I really never thought I'd have to give advice on this.

I honestly never thought that this would be advice that I would give, but after slush letter #5 that made this mistake, I feel that I ought to bring it to your attention.

Writers. When you include your SASEs in your query letters, do us both a favor.

Address it to yourself.

Not to us.

I don’t need to get the rejection letter than I sent you.

You people think I’m kidding. I’m not kidding. This is the fifth SASE I’ve gotten addressed to the publishing house, listing the person’s own address as the return address.

Don’t do it.

3 comments:

LindaBudz said...

Oh, my. What part of "self addressed" do these poor folks not understand? Though I guess it could be chalked up to nerves ... it can be terrifying to send your ms out into the world!

Taking you up on the "I'm happy to answer questions" portion of your profile: What is the process for reviewing agented submissions at your house?

Presumably they are sent to a specific editor. Do assistants read them first? If so, do they have final say if it's a "no" or do they pass them all on to the editor with recommendations?

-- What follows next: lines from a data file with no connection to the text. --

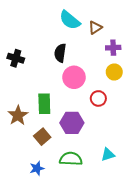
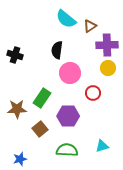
purple cross: (113, 48) -> (107, 45), size x1.5
green rectangle: (44, 104) -> (42, 98), turned 36
brown star: (18, 115) -> (17, 109), turned 30
blue star: (37, 168) -> (20, 159), moved

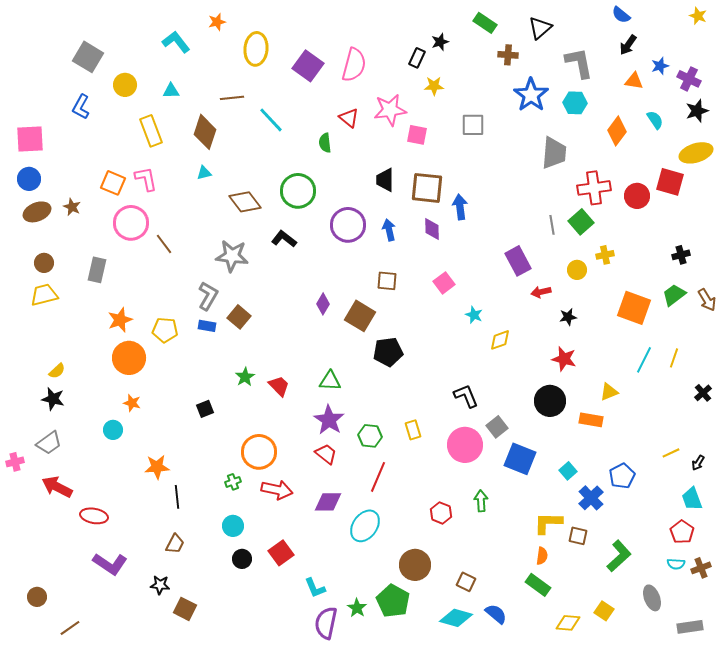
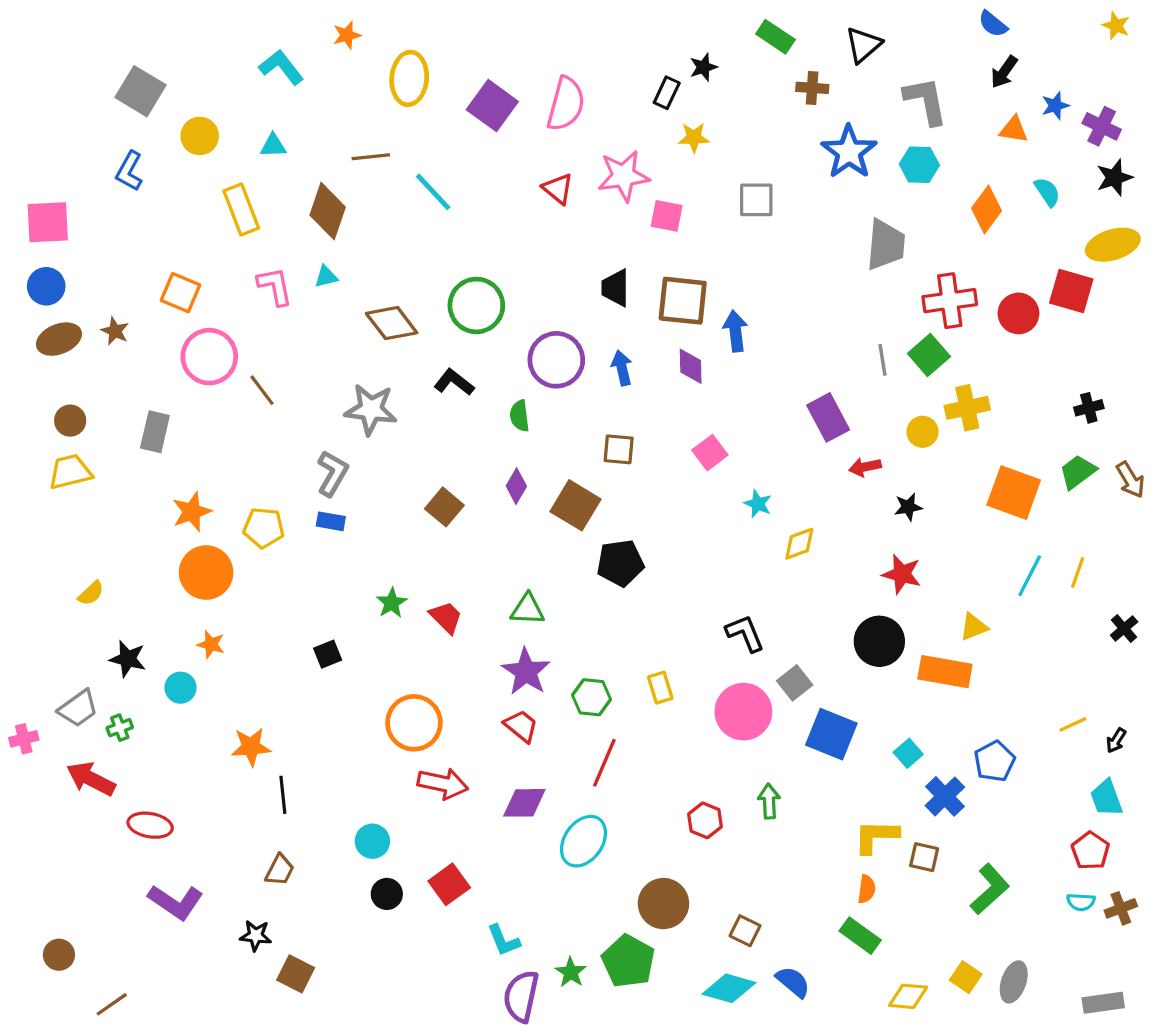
green semicircle: (325, 143) -> (520, 416), moved
pink L-shape: (146, 179) -> (275, 286), moved
yellow cross: (605, 255) -> (967, 408), size x1.5
brown square: (239, 317) -> (444, 507), moved
black star: (53, 399) -> (128, 659), moved
orange rectangle: (591, 420) -> (945, 672), size x1.4
green cross: (233, 482) -> (120, 728), moved
gray ellipse: (652, 598) -> (1014, 982), moved, turned 40

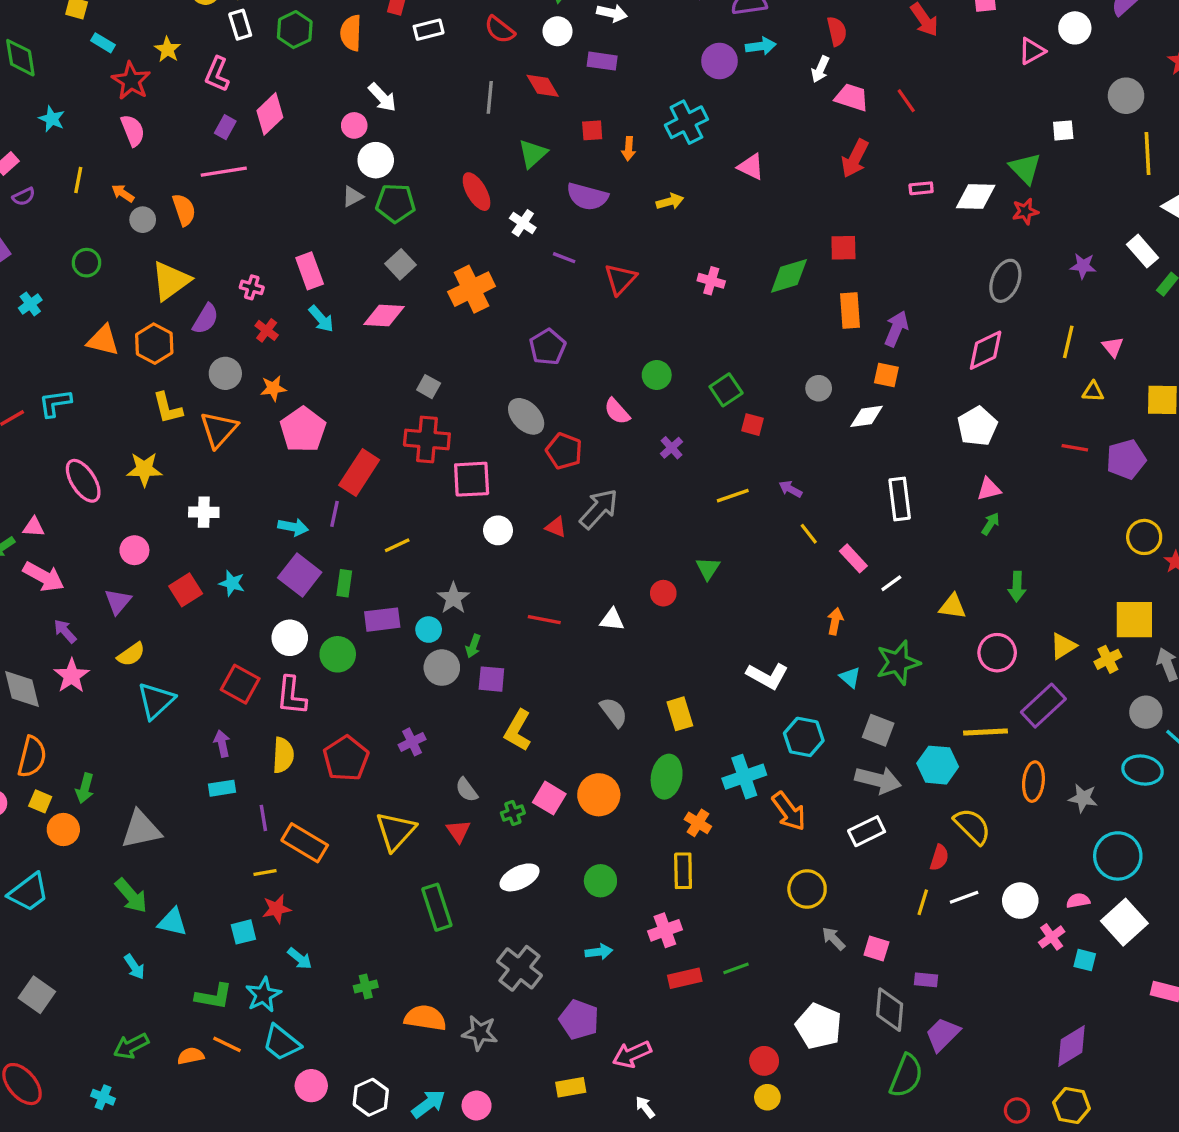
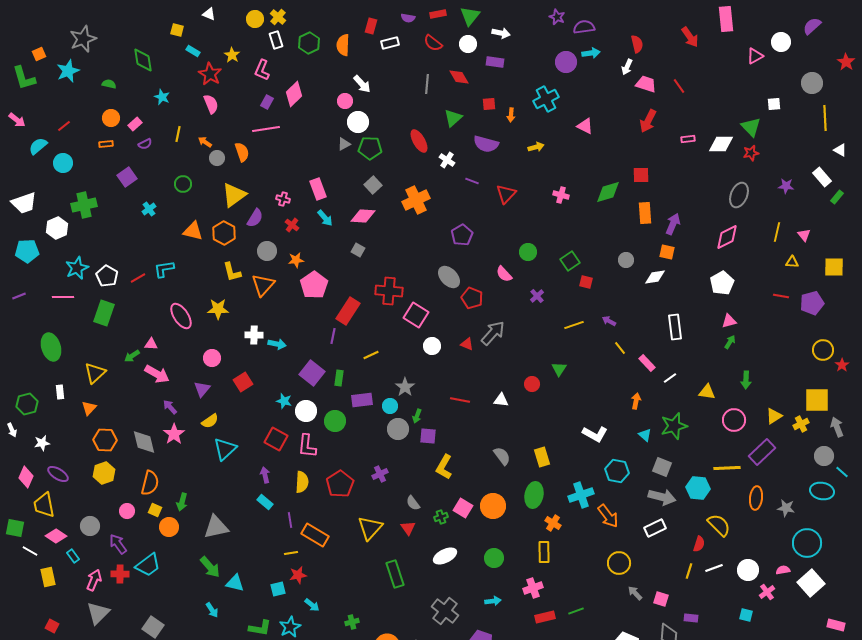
gray square: (429, 387) -> (358, 250), moved
pink square: (472, 479) -> (416, 315), turned 35
cyan arrow: (293, 527) -> (277, 344), moved
cyan star: (232, 583) -> (284, 401), moved
cyan rectangle: (222, 788) -> (265, 502), turned 49
cyan square: (1085, 960) -> (746, 615), moved

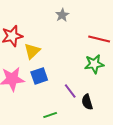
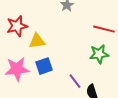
yellow triangle: (32, 51) -> (37, 41), turned 36

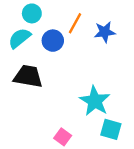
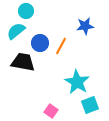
orange line: (75, 23) -> (61, 46), moved
blue circle: (53, 41) -> (40, 43), moved
cyan square: (111, 129) -> (90, 105), turned -36

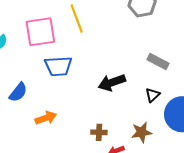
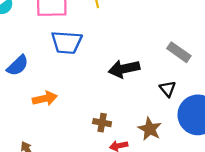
black triangle: (152, 95) -> (168, 89), turned -35
brown star: (142, 132) -> (150, 129), turned 30

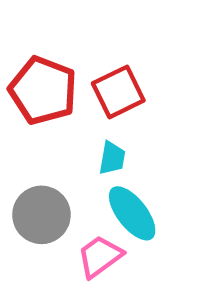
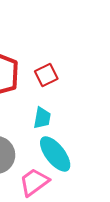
red square: (118, 92) -> (46, 75), size x0.7

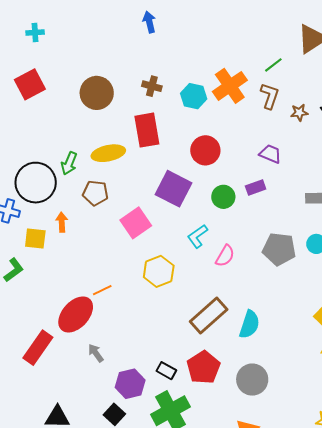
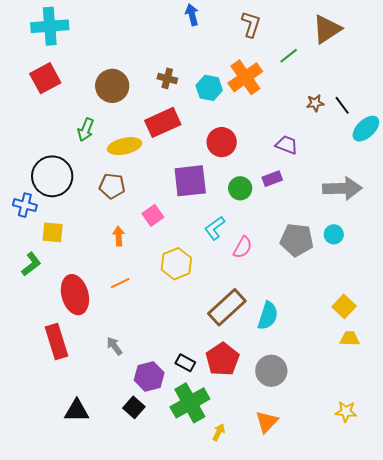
blue arrow: (149, 22) -> (192, 15), moved
cyan cross: (35, 32) -> (50, 26), size x2.0
brown L-shape: (270, 96) -> (251, 24), moved
red rectangle: (147, 130) -> (163, 122), turned 76
green arrow: (69, 163) -> (86, 130), moved
purple square: (174, 189) -> (190, 181), turned -33
orange arrow: (62, 222) -> (119, 236), moved
pink square: (136, 223) -> (153, 215), size x0.7
red ellipse: (76, 314) -> (75, 295), moved, turned -57
red rectangle: (38, 348) -> (56, 341), turned -52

If the original editor likes the submission but thinks it might be better for someone else at the house, does he/she pass it along? Etc.

Any insights you can give would be much appreciated!

And thanks for the blog!

stacy said...

I've gotten those from time to time, too. I have actually gotten so mad at one, thinking it was the author sending me back my rejection letter, that I wrote a blog post ranting about how unprofessional that behavior was. Then I saw the postmark, and realized it was something I'd rejected several days before. I felt chagrinned enough at my earlier ranting that I put his rejection in a new envelope with a note saying he might want to watch that, but most days I wouldn't have.

Critical Misses E. said...

I'll admit, I caught myself doing the same thing a time or two. I - believe - I caught all of them before putting them in the mail, but I might be wrong.

In my case anyway, it was simple absentmindedness. I was querying four different MSs at the time, and I'd sometimes forget if I was making out the outside envelope or the SASE. Of course, that's the rub of using almost identical envelopes for both.